» Problem statement
The answer must consist only of the lines from the line with "Trayectoria (840, 44)" to the line with "Legal & Privacy (36, 2530)", both included, exactly as they stand below.

━━━ Input for this task ━━━

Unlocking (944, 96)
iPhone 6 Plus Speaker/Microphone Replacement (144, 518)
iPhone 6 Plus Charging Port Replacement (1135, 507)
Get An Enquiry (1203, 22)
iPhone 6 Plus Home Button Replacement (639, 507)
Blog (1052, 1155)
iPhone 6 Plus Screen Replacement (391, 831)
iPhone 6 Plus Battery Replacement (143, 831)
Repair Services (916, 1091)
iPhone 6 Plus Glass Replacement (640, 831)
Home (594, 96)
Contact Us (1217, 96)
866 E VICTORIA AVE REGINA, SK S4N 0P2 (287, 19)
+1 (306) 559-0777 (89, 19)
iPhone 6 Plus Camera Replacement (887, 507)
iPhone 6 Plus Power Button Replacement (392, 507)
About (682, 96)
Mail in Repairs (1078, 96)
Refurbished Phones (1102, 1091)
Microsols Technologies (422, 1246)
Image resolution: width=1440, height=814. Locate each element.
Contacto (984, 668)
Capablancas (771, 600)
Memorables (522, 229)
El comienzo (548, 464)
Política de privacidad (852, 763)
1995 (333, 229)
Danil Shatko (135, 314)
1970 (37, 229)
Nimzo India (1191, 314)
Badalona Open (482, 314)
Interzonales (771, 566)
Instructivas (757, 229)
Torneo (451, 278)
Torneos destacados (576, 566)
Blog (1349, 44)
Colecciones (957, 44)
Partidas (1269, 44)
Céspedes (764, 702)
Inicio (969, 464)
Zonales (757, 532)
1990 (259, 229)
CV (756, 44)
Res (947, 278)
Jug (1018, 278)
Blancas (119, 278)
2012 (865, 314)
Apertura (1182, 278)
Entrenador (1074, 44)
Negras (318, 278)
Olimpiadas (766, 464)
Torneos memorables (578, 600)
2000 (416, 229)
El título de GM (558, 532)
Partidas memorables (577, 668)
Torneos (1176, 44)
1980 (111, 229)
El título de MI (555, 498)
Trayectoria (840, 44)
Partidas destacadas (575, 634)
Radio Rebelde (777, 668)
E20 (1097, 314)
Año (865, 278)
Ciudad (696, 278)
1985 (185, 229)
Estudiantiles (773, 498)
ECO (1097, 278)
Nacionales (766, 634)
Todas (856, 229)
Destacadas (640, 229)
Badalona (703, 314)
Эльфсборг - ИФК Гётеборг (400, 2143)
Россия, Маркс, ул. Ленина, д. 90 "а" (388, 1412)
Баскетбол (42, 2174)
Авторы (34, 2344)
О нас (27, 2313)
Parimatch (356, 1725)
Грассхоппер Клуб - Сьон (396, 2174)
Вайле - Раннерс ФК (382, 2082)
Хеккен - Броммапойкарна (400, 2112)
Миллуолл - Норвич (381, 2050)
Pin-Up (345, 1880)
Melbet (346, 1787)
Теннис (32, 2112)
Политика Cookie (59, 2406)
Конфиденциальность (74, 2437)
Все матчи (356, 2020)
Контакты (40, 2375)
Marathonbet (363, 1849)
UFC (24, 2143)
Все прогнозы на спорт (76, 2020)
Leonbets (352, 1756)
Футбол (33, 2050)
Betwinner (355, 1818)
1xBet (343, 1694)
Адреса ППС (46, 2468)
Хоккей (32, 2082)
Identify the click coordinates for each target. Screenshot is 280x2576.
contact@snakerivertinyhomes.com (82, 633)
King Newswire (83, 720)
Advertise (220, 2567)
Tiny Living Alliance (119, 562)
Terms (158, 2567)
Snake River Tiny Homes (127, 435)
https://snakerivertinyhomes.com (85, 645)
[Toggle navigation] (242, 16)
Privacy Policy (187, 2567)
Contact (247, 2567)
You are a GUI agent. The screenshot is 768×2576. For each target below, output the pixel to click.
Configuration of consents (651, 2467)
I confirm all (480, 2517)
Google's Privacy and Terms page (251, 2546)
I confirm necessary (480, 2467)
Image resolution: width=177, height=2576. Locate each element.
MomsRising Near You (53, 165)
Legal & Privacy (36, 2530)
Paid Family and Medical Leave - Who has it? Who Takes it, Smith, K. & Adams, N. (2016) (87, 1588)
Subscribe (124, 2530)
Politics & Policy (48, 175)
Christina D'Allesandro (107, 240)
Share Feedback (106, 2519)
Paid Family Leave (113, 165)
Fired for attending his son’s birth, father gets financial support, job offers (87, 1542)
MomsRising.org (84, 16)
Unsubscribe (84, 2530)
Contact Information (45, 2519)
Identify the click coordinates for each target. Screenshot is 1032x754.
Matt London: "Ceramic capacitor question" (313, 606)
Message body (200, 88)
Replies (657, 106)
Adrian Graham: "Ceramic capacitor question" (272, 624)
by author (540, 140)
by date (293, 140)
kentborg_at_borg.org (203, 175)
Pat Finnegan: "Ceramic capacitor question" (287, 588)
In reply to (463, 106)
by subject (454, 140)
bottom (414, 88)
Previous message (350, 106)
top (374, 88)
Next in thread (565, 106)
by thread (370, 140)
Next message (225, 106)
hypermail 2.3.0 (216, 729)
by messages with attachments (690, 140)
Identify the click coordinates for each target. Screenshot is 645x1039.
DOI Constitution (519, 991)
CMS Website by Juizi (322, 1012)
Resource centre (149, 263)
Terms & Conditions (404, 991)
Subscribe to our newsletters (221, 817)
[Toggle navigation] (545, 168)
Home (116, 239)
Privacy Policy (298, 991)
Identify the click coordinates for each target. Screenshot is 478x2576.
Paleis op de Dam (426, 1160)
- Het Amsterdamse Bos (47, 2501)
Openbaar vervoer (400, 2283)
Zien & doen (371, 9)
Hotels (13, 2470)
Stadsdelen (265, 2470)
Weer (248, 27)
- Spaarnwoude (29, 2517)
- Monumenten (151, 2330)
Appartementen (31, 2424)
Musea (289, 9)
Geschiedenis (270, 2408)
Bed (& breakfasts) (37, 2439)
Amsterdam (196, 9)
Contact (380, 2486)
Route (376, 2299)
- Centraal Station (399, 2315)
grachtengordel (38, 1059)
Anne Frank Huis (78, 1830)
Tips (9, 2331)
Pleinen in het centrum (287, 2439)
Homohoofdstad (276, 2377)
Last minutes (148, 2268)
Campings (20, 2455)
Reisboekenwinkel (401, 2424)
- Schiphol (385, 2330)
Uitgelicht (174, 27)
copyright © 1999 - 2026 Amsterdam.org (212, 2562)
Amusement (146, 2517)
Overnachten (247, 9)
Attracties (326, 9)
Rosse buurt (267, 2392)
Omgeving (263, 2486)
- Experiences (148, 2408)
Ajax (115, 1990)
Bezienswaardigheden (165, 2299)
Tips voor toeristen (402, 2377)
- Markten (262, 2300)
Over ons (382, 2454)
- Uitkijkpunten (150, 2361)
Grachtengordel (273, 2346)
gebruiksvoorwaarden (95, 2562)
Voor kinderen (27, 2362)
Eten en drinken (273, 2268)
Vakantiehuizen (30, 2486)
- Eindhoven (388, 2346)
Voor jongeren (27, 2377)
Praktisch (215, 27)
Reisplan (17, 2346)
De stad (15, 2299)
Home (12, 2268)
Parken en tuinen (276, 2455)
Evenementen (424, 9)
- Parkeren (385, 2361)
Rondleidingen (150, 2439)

━━━

» Reply
Trayectoria (840, 44)
Partidas destacadas (575, 634)
Radio Rebelde (777, 668)
E20 (1097, 314)
Año (865, 278)
Ciudad (696, 278)
1985 (185, 229)
Estudiantiles (773, 498)
ECO (1097, 278)
Nacionales (766, 634)
Todas (856, 229)
Destacadas (640, 229)
Badalona (703, 314)
Эльфсборг - ИФК Гётеборг (400, 2143)
Россия, Маркс, ул. Ленина, д. 90 "а" (388, 1412)
Баскетбол (42, 2174)
Авторы (34, 2344)
О нас (27, 2313)
Parimatch (356, 1725)
Грассхоппер Клуб - Сьон (396, 2174)
Вайле - Раннерс ФК (382, 2082)
Хеккен - Броммапойкарна (400, 2112)
Миллуолл - Норвич (381, 2050)
Pin-Up (345, 1880)
Melbet (346, 1787)
Теннис (32, 2112)
Политика Cookie (59, 2406)
Конфиденциальность (74, 2437)
Все матчи (356, 2020)
Контакты (40, 2375)
Marathonbet (363, 1849)
UFC (24, 2143)
Все прогнозы на спорт (76, 2020)
Leonbets (352, 1756)
Футбол (33, 2050)
Betwinner (355, 1818)
1xBet (343, 1694)
Адреса ППС (46, 2468)
Хоккей (32, 2082)
Identify the click coordinates for each target. Screenshot is 280x2576.
contact@snakerivertinyhomes.com (82, 633)
King Newswire (83, 720)
Advertise (220, 2567)
Tiny Living Alliance (119, 562)
Terms (158, 2567)
Snake River Tiny Homes (127, 435)
https://snakerivertinyhomes.com (85, 645)
[Toggle navigation] (242, 16)
Privacy Policy (187, 2567)
Contact (247, 2567)
You are a GUI agent. The screenshot is 768×2576. For each target below, output the pixel to click.
Configuration of consents (651, 2467)
I confirm all (480, 2517)
Google's Privacy and Terms page (251, 2546)
I confirm necessary (480, 2467)
Image resolution: width=177, height=2576. Locate each element.
MomsRising Near You (53, 165)
Legal & Privacy (36, 2530)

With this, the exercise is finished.